C’est terminé pour Odylus, cette expérience où des familles réfugiées, des personnes en situation de précarité et des artistes ont cohabité le temps de la transformation de l’ancienne clinique Sainte-Odile en logements.
L’accompagnement social d’environ 80 personnes a été confié à l’association L’Étage tandis qu’un accompagnement culturel et artistique a été mené par l’association Horizome. Grâce à cette expérience inédite, des artistes en résidence ont cohabité avec des familles réfugiées et des personnes qui étaient sans-abri, dans une sorte d’expérience de mixité sociale, un peu comme les Grands Voisins à Paris.
Cette cohabitation s’est officiellement terminée vendredi 30 octobre. Tous les résidents ont pu être relogés par l’État, dans le cadre de l’hébergement des demandeurs d’asile, mais très souvent dans des hôtels.
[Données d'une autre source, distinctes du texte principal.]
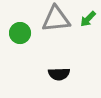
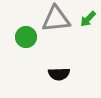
green circle: moved 6 px right, 4 px down
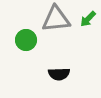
green circle: moved 3 px down
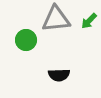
green arrow: moved 1 px right, 2 px down
black semicircle: moved 1 px down
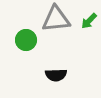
black semicircle: moved 3 px left
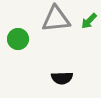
green circle: moved 8 px left, 1 px up
black semicircle: moved 6 px right, 3 px down
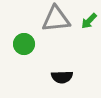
green circle: moved 6 px right, 5 px down
black semicircle: moved 1 px up
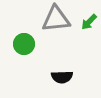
green arrow: moved 1 px down
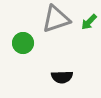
gray triangle: rotated 12 degrees counterclockwise
green circle: moved 1 px left, 1 px up
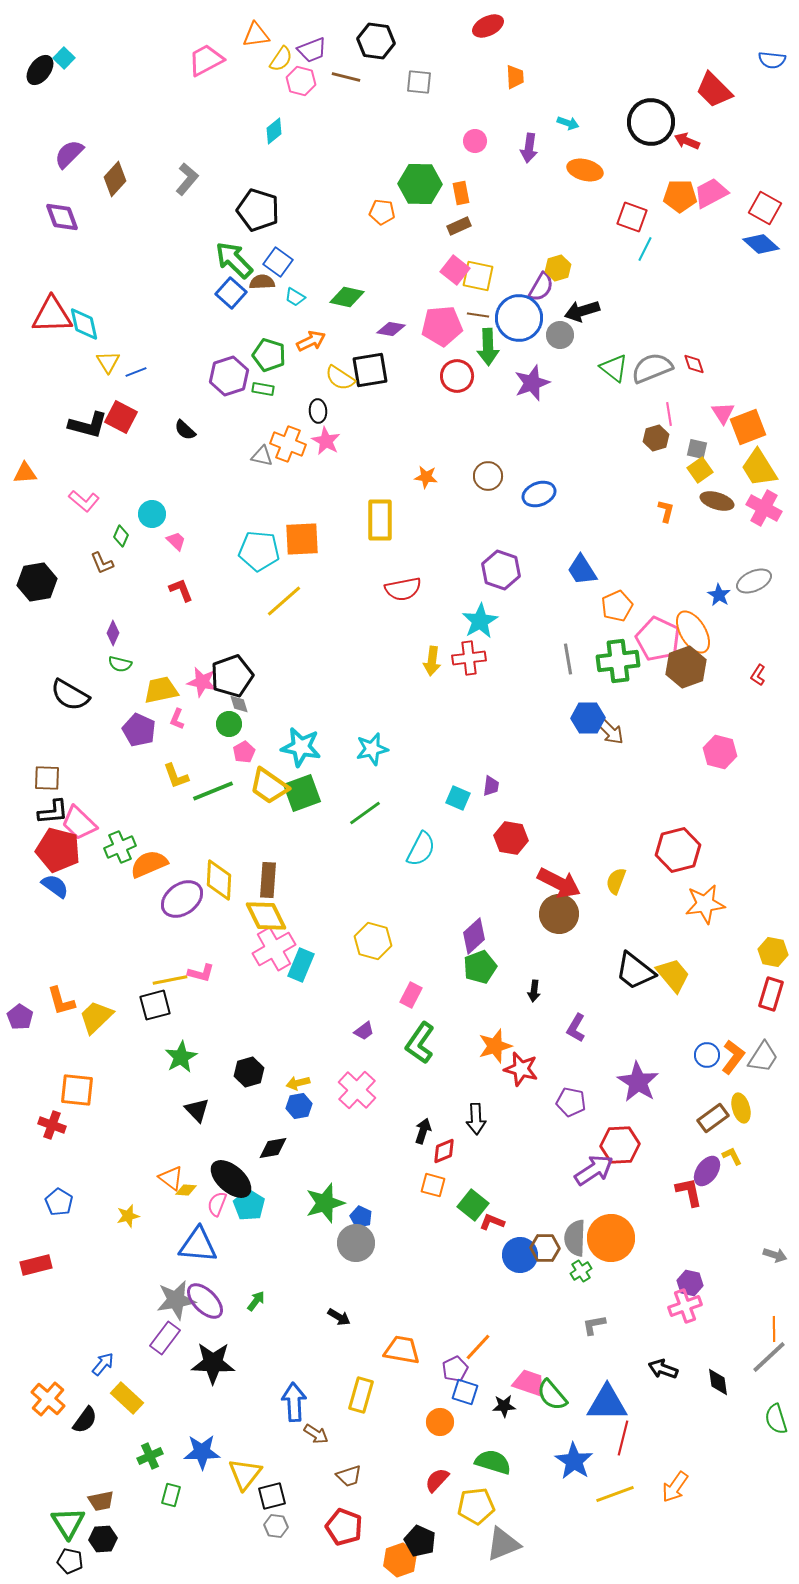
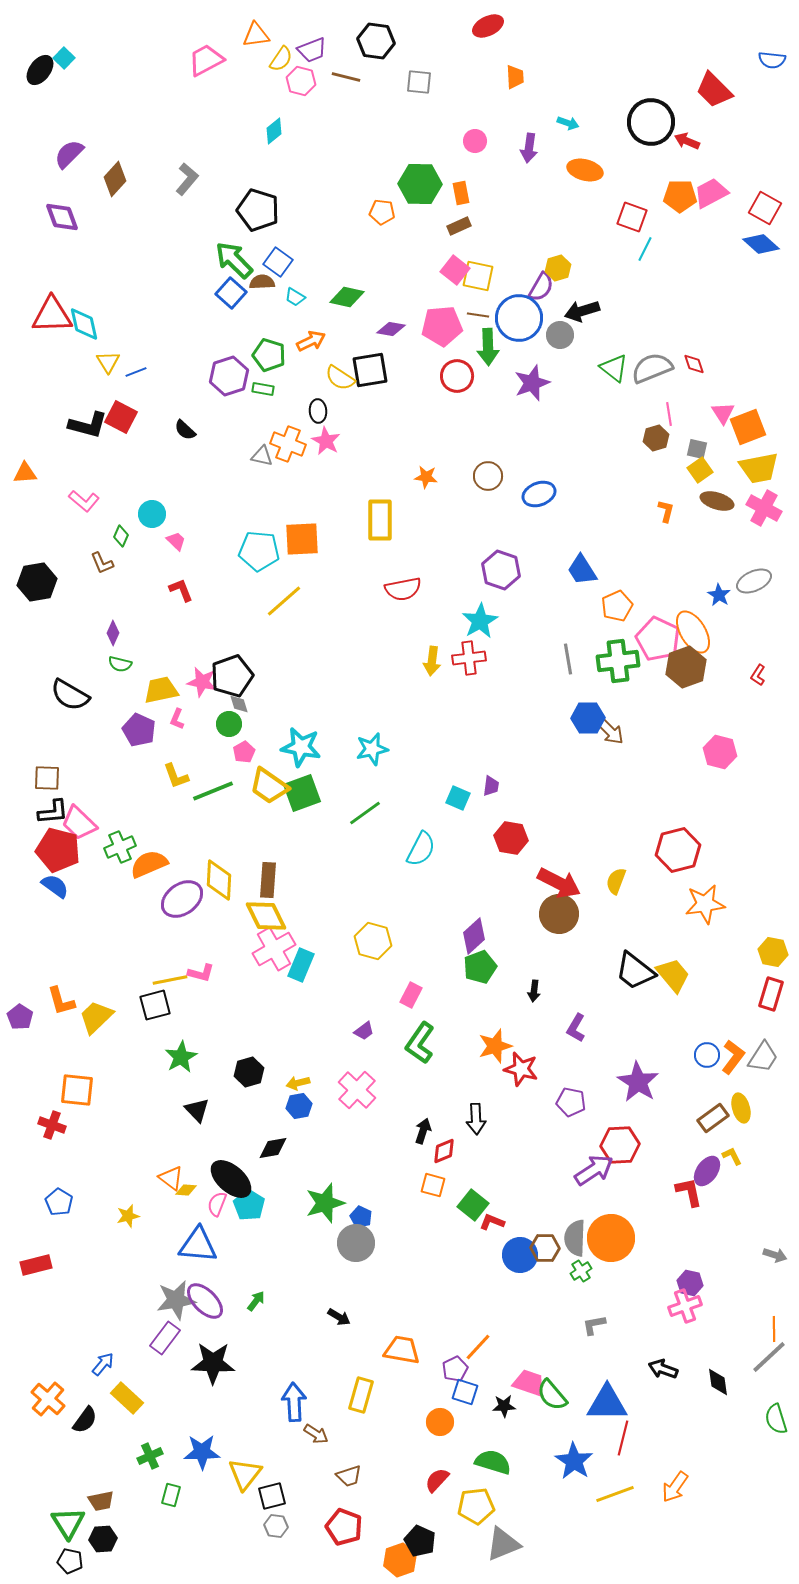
yellow trapezoid at (759, 468): rotated 69 degrees counterclockwise
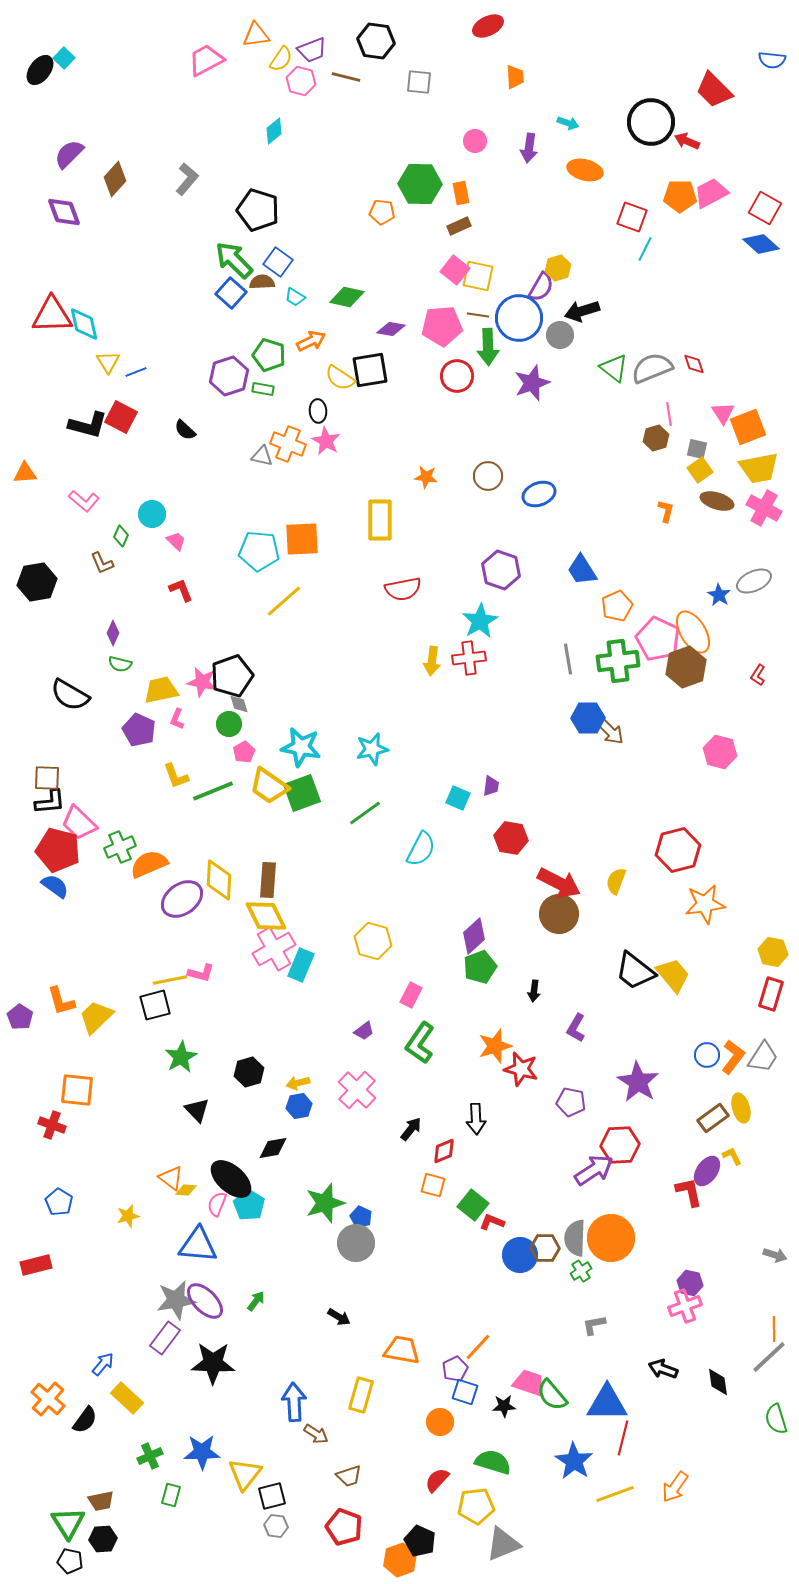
purple diamond at (62, 217): moved 2 px right, 5 px up
black L-shape at (53, 812): moved 3 px left, 10 px up
black arrow at (423, 1131): moved 12 px left, 2 px up; rotated 20 degrees clockwise
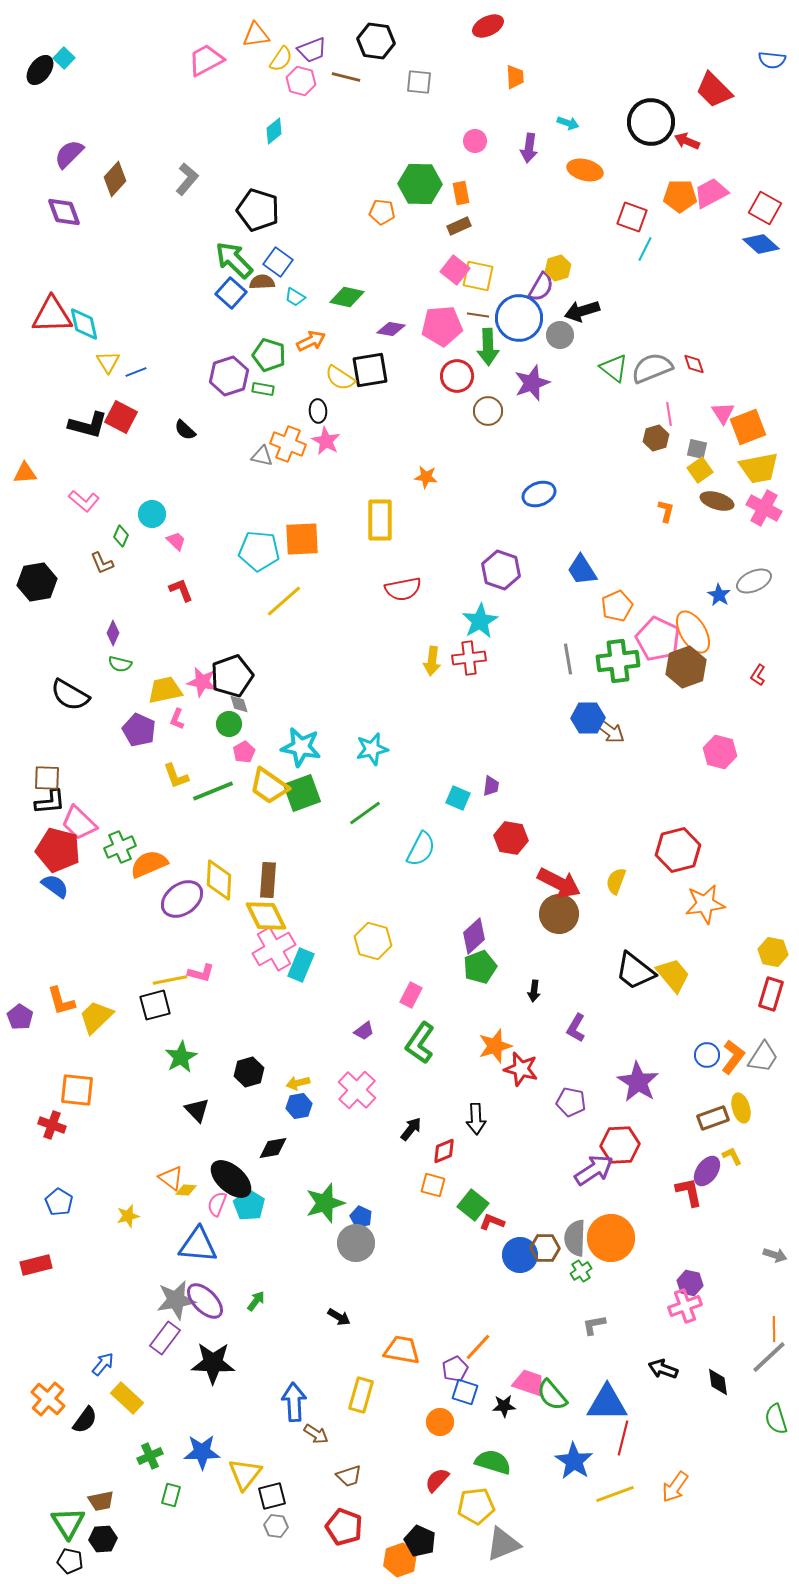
brown circle at (488, 476): moved 65 px up
yellow trapezoid at (161, 690): moved 4 px right
brown arrow at (610, 731): rotated 8 degrees counterclockwise
brown rectangle at (713, 1118): rotated 16 degrees clockwise
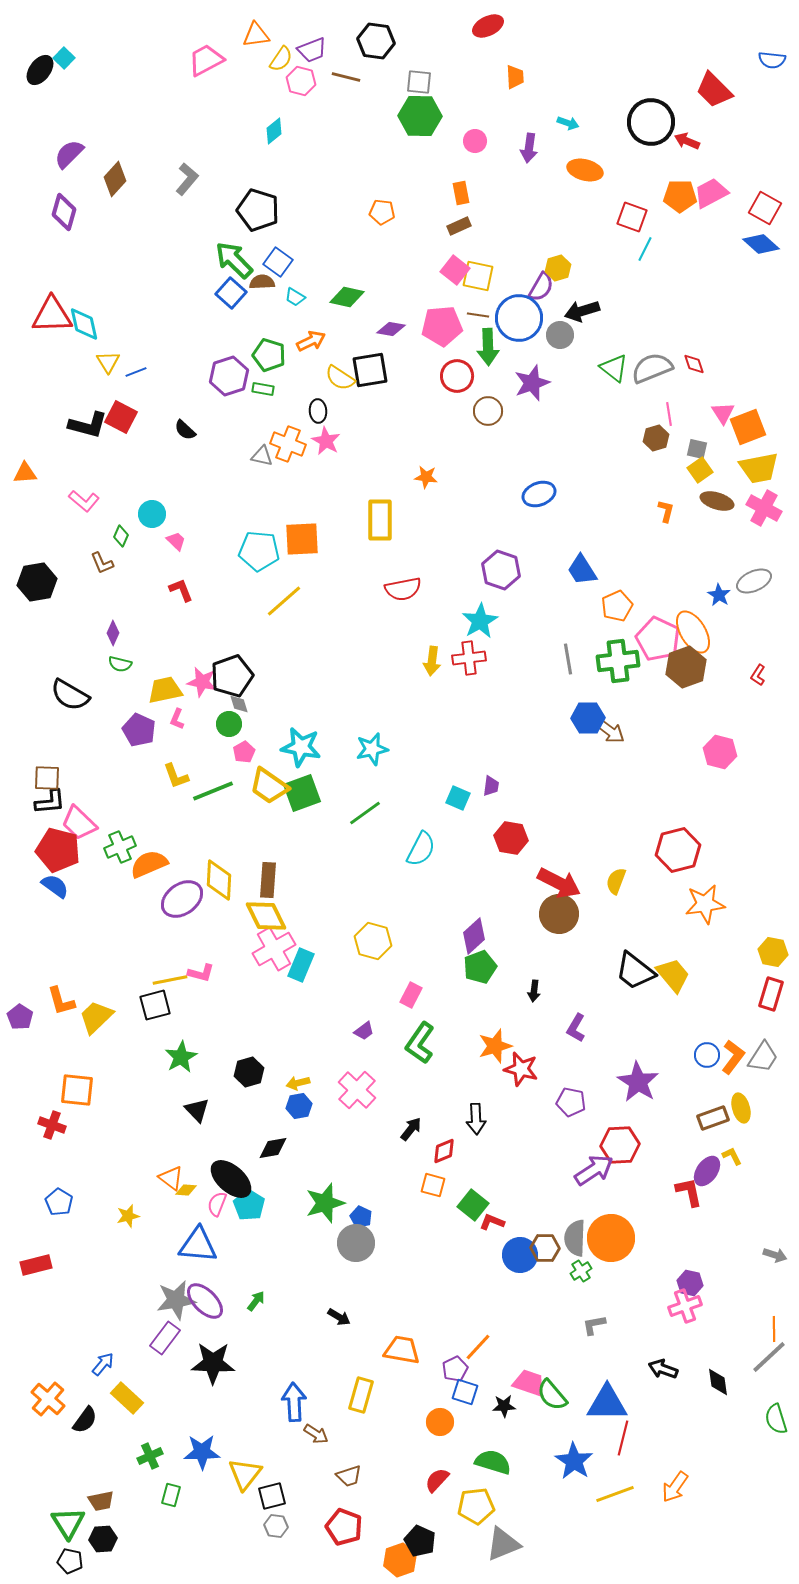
green hexagon at (420, 184): moved 68 px up
purple diamond at (64, 212): rotated 36 degrees clockwise
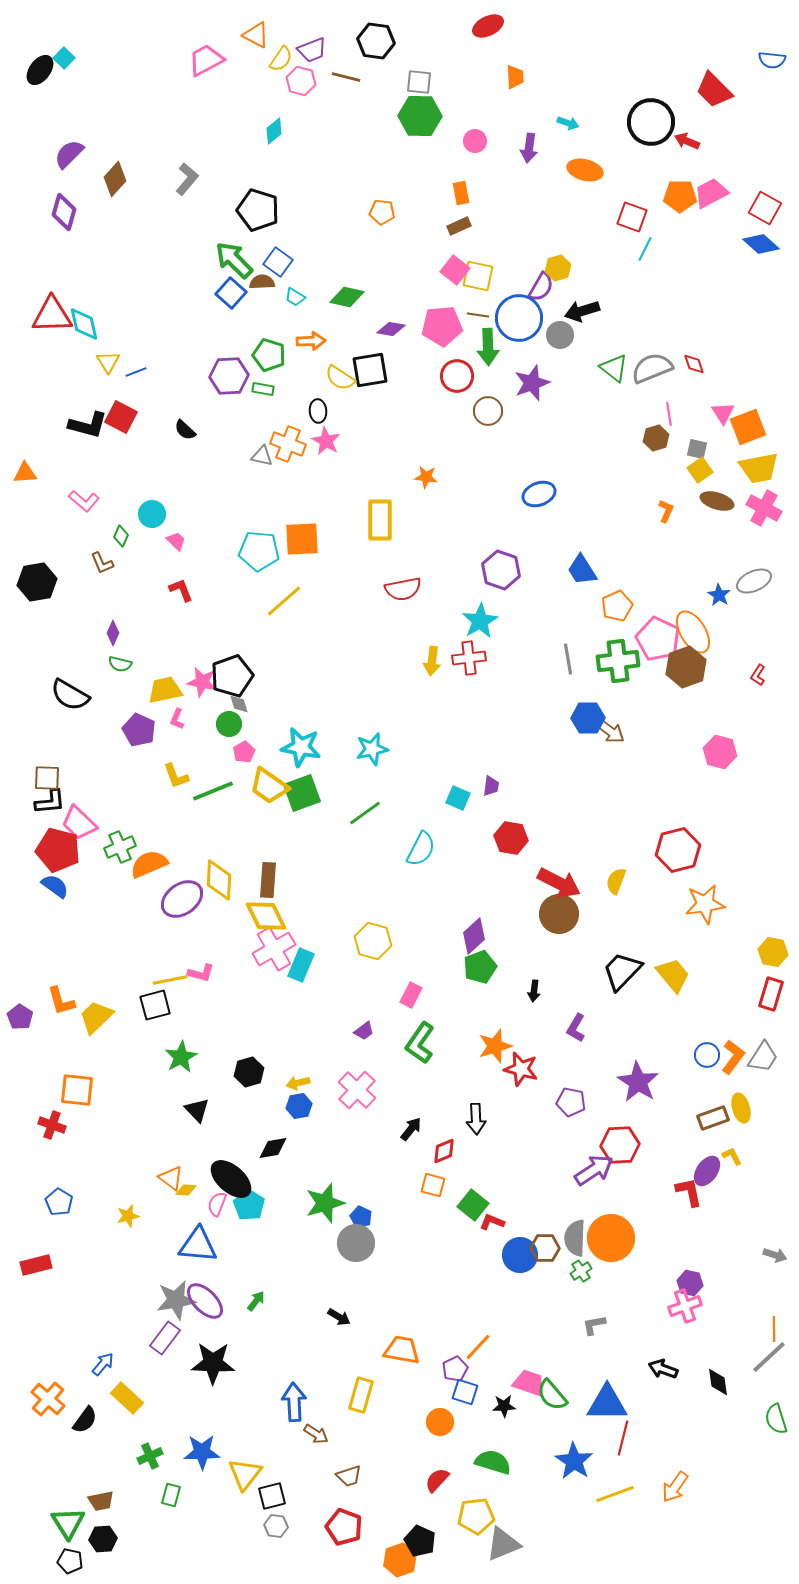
orange triangle at (256, 35): rotated 36 degrees clockwise
orange arrow at (311, 341): rotated 24 degrees clockwise
purple hexagon at (229, 376): rotated 15 degrees clockwise
orange L-shape at (666, 511): rotated 10 degrees clockwise
black trapezoid at (635, 971): moved 13 px left; rotated 96 degrees clockwise
yellow pentagon at (476, 1506): moved 10 px down
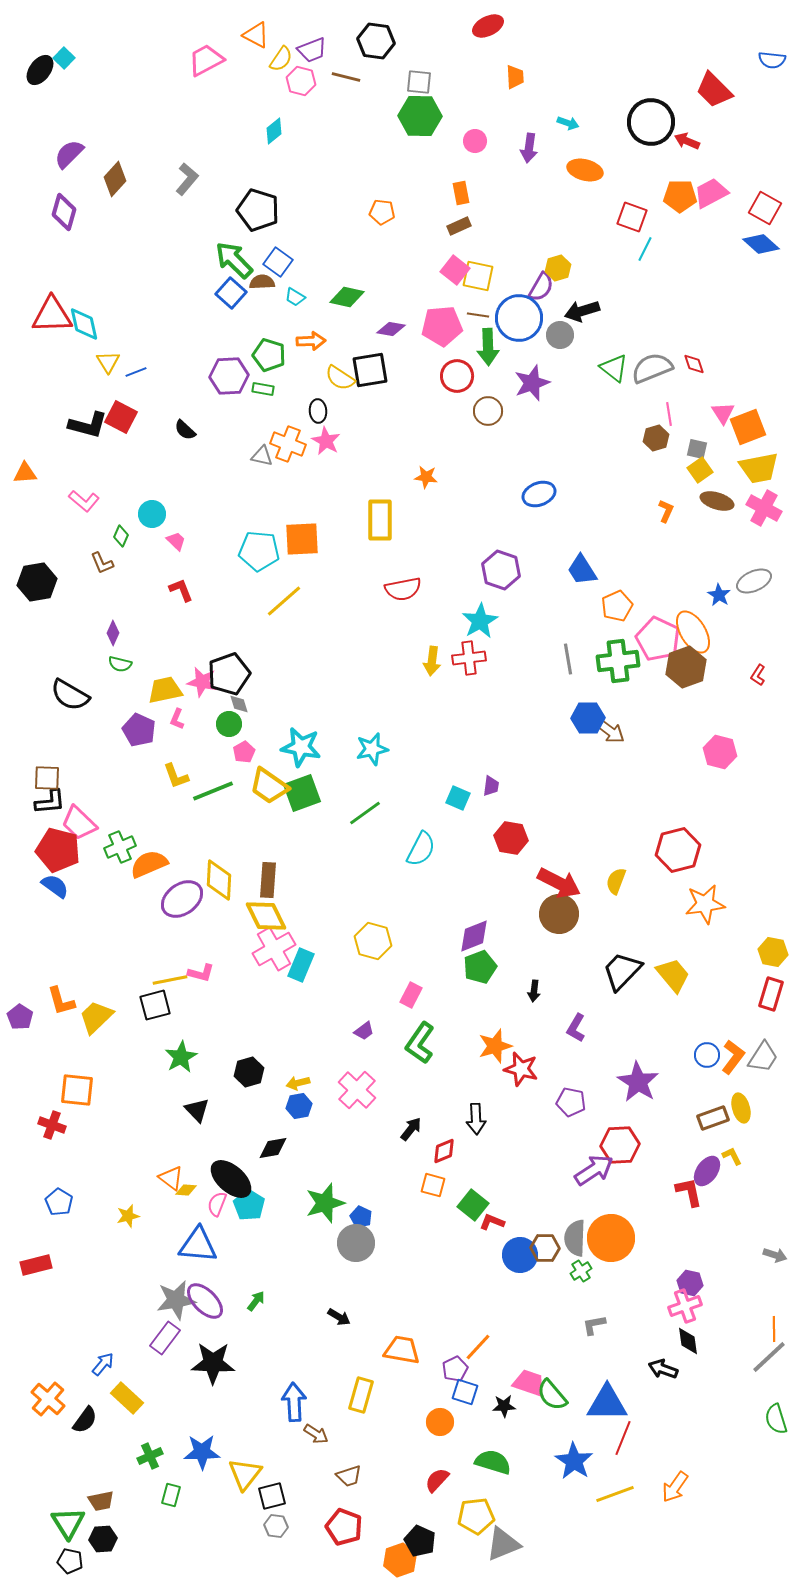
black pentagon at (232, 676): moved 3 px left, 2 px up
purple diamond at (474, 936): rotated 21 degrees clockwise
black diamond at (718, 1382): moved 30 px left, 41 px up
red line at (623, 1438): rotated 8 degrees clockwise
Vendredi 23 octobre, certains habitants d’Odylus ont été les derniers à quitter les bâtiments Photo : PF / Rue89 Strasbourg / cc
« Il nous a manqué un échelon »
Référent pour Horizome, Thomas Nussbaumer sort épuisé de cette expérience :
« Il nous a manqué un échelon intermédiaire entre L’Étage et nous. Les structures et les modes opératoires sont vraiment différents. Ça a conduit à des difficultés ou à des incohérences par exemple sur les cours de français qui étaient des passerelles avec les résidents utiles aux deux structures. »
Les activités partagées ont permis de désamorcer des conflits, selon Horizome Photo : PF / Rue89 Strasbourg / cc
Mais une cohabitation entre les artistes, architectes et urbanistes rêveurs d’Horizome et une association engagée sur le front de la misère sociale comme L’Étage pouvait-elle se dérouler autrement ? Thomas Nussbaumer le reconnaît :
« Pour les horaires d’ouverture des locaux partagés, nous avions des différences de principes. Nous étions pour les garder ouverts, L’Étage préférait qu’ils soient fermés, pour éviter des problèmes de squat. On a finalement trouvé un accord mais on partait de positions opposées… Il y a eu beaucoup d’allers-retours de ce type et c’était un peu usant. »
L’accès aux espaces partagés a été l’objet de négociations incessantes Photo : PF / Rue89 Strasbourg / cc
Du côté de L’Étage, Brice Mendes, directeur des services, se servira de l’expérience Odylus pour d’autres « projets intercalaires » :
« On n’a pas encore tiré tous les enseignements d’Odylus mais il est clair que ces 18 mois nous ont permis d’apprendre beaucoup sur la manière dont on peut déployer des projets temporaires de ce type. On n’a peut-être souvent péché par excès d’optimisme, compte-tenu des moyens dont nous disposions. »
Autant du côté d’Horizome que de L’Étage, on se déclare partant pour d’autres projets d’occupations temporaires, mais avec plus de moyens humains pour organiser des temps de rencontres plus fréquents entre artistes et résidents. L’accompagnement d’Horizome a coûté 40 000€, la moitié a servi à rémunérer les artistes, ce qui fait dire à Thomas Nussbaumer que leurs quatre postes ont inclus « une grosse partie de bénévolat. » L’accompagnement de L’Étage a coûté environ 200 000€. Ces frais ont été pris en charge par l’État et la Ville de Strasbourg.
Selon Thomas Nussbaumer, l’accompagnement artistique dans la résidence a permis de pacifier les relations parmi la quinzaine de nationalités présentes. Ces moments ont contribué à faire ressortir et traiter des difficultés qui auraient provoqué des conflits sans ces échanges. Les enfants ont aussi bénéficié de la pratique artistique, en participant aux activités proposées par les artistes en résidence. De nombreux rendez-vous ont été organisés, parfois ouverts sur l’extérieur comme la Fête des voisins.